> _Activity_: The output must match the entries below exactly, with pictures removed.

> _Provided data_:
== == ==

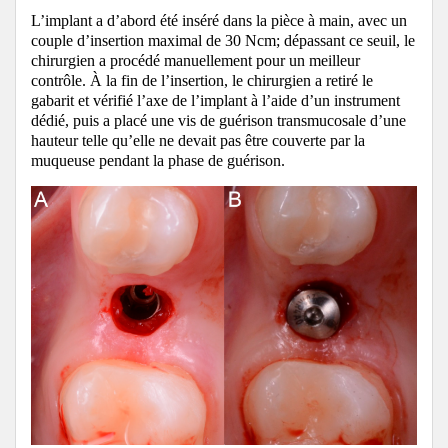
L’implant a d’abord été inséré dans la pièce à main, avec un
couple d’insertion maximal de 30 Ncm;
dépassant ce seuil, le
chirurgien a procédé manuellement pour un meilleur
contrôle.
À la fin de l’insertion, le chirurgien a retiré le
gabarit et vérifié l’axe de l’implant à l’aide d’un instrument
dédié, puis a placé une vis de guérison transmucosale d’une
hauteur telle qu’elle ne devait pas être couverte par la
muqueuse pendant la phase de guérison.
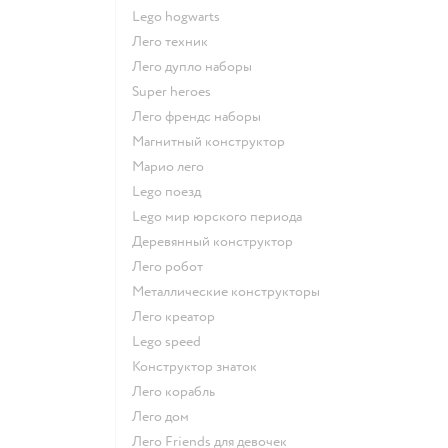
Lego hogwarts
Лего техник
Лего дупло наборы
Super heroes
Лего френдс наборы
Магнитный конструктор
Марио лего
Lego поезд
Lego мир юрского периода
Деревянный конструктор
Лего робот
Металлические конструкторы
Лего креатор
Lego speed
Конструктор знаток
Лего корабль
Лего дом
Лего Friends для девочек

== == ==

> _Reply_:
L’implant a d’abord été inséré dans la pièce à main, avec un
couple d’insertion maximal de 30 Ncm;
dépassant ce seuil, le
chirurgien a procédé manuellement pour un meilleur
contrôle.
À la fin de l’insertion, le chirurgien a retiré le
gabarit et vérifié l’axe de l’implant à l’aide d’un instrument
dédié, puis a placé une vis de guérison transmucosale d’une
hauteur telle qu’elle ne devait pas être couverte par la
muqueuse pendant la phase de guérison.
Lego hogwarts
Лего техник
Лего дупло наборы
Super heroes
Лего френдс наборы
Магнитный конструктор
Марио лего
Lego поезд
Lego мир юрского периода
Деревянный конструктор
Лего робот
Металлические конструкторы
Лего креатор
Lego speed
Конструктор знаток
Лего корабль
Лего дом
Лего Friends для девочек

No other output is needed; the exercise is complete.